Reputation: 91
I would like to understand how to apply inverse transformation in a pipeline, and not using the StandardScaler
function directly.
The code that I am using is the following:
import pandas as pd
import numpy as np
from sklearn.cluster import KMeans
from sklearn.compose import ColumnTransformer
from sklearn.preprocessing import OneHotEncoder, StandardScaler
categoric = X.select_dtypes(['object']).columns
numeric = X.select_dtypes(['int']).columns
tf = ColumnTransformer([('onehot', OneHotEncoder(), categoric),
('scaler', StandardScaler(), numeric)])
X_preprocessed = tf.fit_transform(X)
model = KMeans(n_clusters=2, random_state=24)
model.fit(X_preprocessed)
After getting the output of a given model (KMeans in this case), how can I get back the original scale of the numeric
values of any X dataframe?
I know StandardScaler
has a method (.inverse_transformation
) to do that, but my question arises in the use of a pipeline with ColumnTransformer
.
P.S.: The objective of doing so is to interpret the centroids of the model.
Upvotes: 8
Views: 5721
Reputation: 61
You might have already found a solution, but I had a similar issue.

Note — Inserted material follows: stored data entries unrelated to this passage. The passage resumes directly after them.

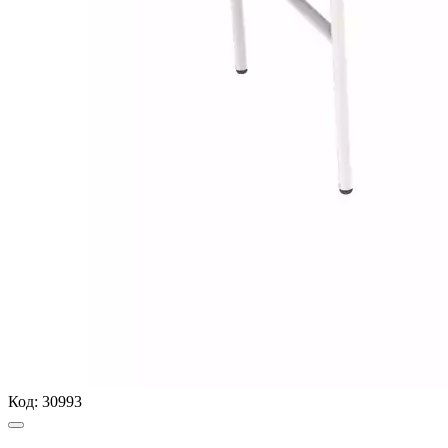
Код:
30993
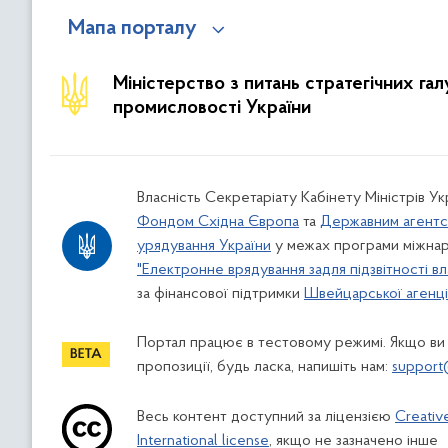
Мапа порталу
Міністерство з питань стратегічних га
промисловості України
Власність Секретаріату Кабінету Міністрів У
Фондом Східна Європа
та
Державним агентс
урядування України
у межах програми міжнар
"Електронне врядування задля підзвітності вл
за фінансової підтримки
Швейцарської агенції
Портал працює в тестовому режимі. Якщо ви
пропозиції, будь ласка, напишіть нам:
support
Весь контент доступний за ліцензією
Creativ
International license
, якщо не зазначено інше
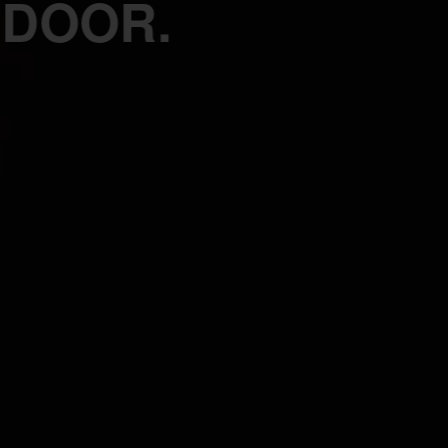
 DOOR.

I am working with pandas and would like the ColumnTransformer to return a dataframe again. I do this by placing the column names back in order as they are used in the columntransformer, but I wanted to make sure it was correct so I wanted to inverse the transformation and check if it returned the original dataframe and thus hadn't mislabeled any columns.
There are 2 ways to access the sub-transformers inside your tf:
tf.transformers_[1][1] # second transformer, 2nd item being the actual class
tf.named_transformers_['scaler']
You can then call the inverse_transform for that particular sub-transformer. This only gives you the ability to do the inverse with one of the transformers so you'd have to then reconstruct your dataset by appending the results of both into 1 frame again.
Upvotes: 2